Following numerous failed attempts at opening coconuts, Chuck is able to devise an effective strategy to obtain sustenance.
Personally, I doubt I would have been able to crack one.
He opens the packages to find what will later be crucial supplies: a pair of ice skates, videotapes and a dress.
I kept hoping one would contain a cell phone. (Says something about our latest obsession on campus, doesn't it?)
Chuck pulls through adversity after adversity. I know I'd give up.
This is what gave Cast Away greatness it made me think. Not only about how I need to join the Boy Scouts or something to learn how to start a fire, but also about the tenacity of spirit.
Without the human interaction necessary for survival, Chuck gives a face and an identity to one of the packages, a volleyball he names Wilson. Their relationship is fascinating. He makes up a voice for Wilson in his head and the two converse accordingly. Wilson is Chuck's sanity. Wilson keeps him human.

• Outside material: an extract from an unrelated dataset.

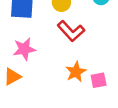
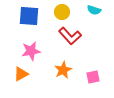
orange star: (76, 72) -> (63, 70), moved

Also remarkable is the transformation Hanks makes for Cast Away. When we see Chuck on the island 4 years later, his sun-bleached hair and beard stick together in a mass of snarled, matted curls atop his newly lean body; Hanks is said to have lost 40 pounds, mid-filming, for the role.
The excitement of Cast Away peaks as Chuck undertakes the major project leaving his island.
Just when I thought I couldn't be more enthralled with a movie, the ending gave me even more to delight in. Cast Away turned its back on Hollywood endings.
I was not left feeling settled on what would happen next, in magnificent contrast to the neat bow tied around the end of too many movies. The simplicity was absolutely refreshing.
As Chuck reminds us, tomorrow, the sun will rise, "and who knows what the tide could bring?"